Preservation with finite resources: Conservation and rehousing of Pacific Island and African Material Culture Collections

T. Rose Holdcraft


This paper, within a session that addresses decision-making processes for implementation of complex conservation projects, will discuss similarities and unique preservation challenges of two separate projects that involve Pacific Islands tapa/barkcloth and Central and West African ivory and wood items held in the Peabody Museum.

University anthropological museums and other museums that hold extensive collections that are primarily utilized for research and teaching, grapple with continuing issues of appropriate access and preservation. A museum preservation program requires ongoing planned collaboration and flexibility to meet the changing field of museum priorities (loans, inhouse exhibitions, research, teaching, and publication). The additional concern for museums with anthropological holdings whose collections are not all accessioned, catalogued or numbered, includes the federal obligations under NAGPRA. The Peabody Museum, with more than half of its large material culture collections from North America, nearly doubled its staff size for the NAGPRA inventory two years ago. The museum’s long-range preservation/conservation plan provides a structure to address priority or immediate concerns resulting from the inventory process or other museum activities, as well as long-term goals. The museum has been meeting its critical preservation needs for several years through specific collection-based conservation projects with additional funding support from private foundations and federal agencies.

The recent and evolving museum-wide systems management approach to documentation of the museum’s extensive archival and material culture collections both impacts and integrates conservation activity and enhances inter-departmental coordination. Museum-wide collaboratively designed conservation projects improve ongoing staff communication, collection care training and preservation awareness.

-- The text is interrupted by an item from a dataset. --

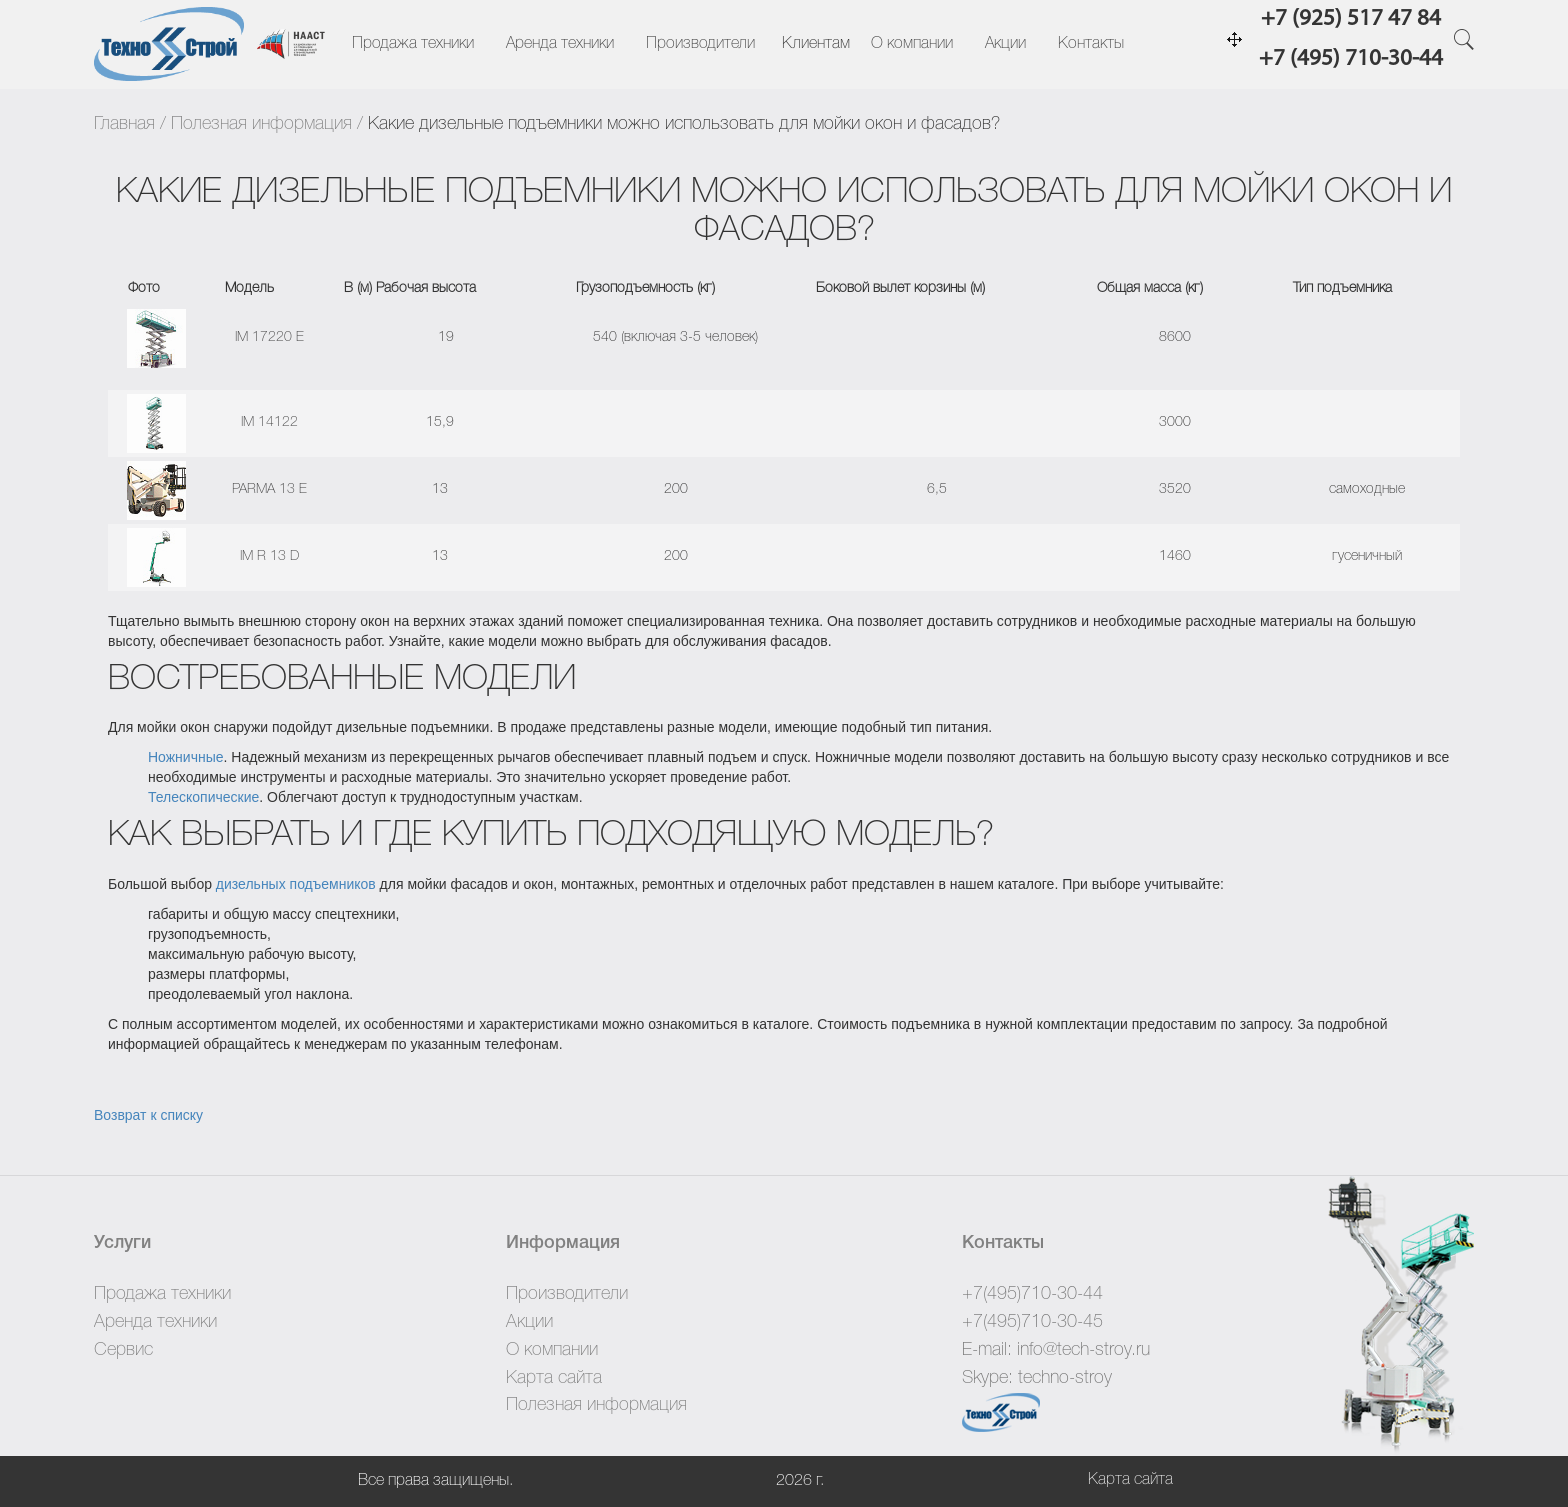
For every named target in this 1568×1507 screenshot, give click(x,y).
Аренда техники (560, 44)
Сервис (123, 1350)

Organizing challenges (inventory; backlog cataloguing; digital imaging) appear to define a staff base for future support of preservation and research initiatives. Selected material types from the Pacific Islands and African holdings, previously identified as in need of conservation (either due to poor storage and limited research access or due to easy retrieval and subsequent material alterations) have been or are currently being documented, conserved and rehoused. This paper will outline project conception and timing, objectives, relevant planning for personnel, physical space, material resources, and conservation treatment and rehousing solutions. The presentation will discuss how project goals were met and how project results influence and shape future conservation programming.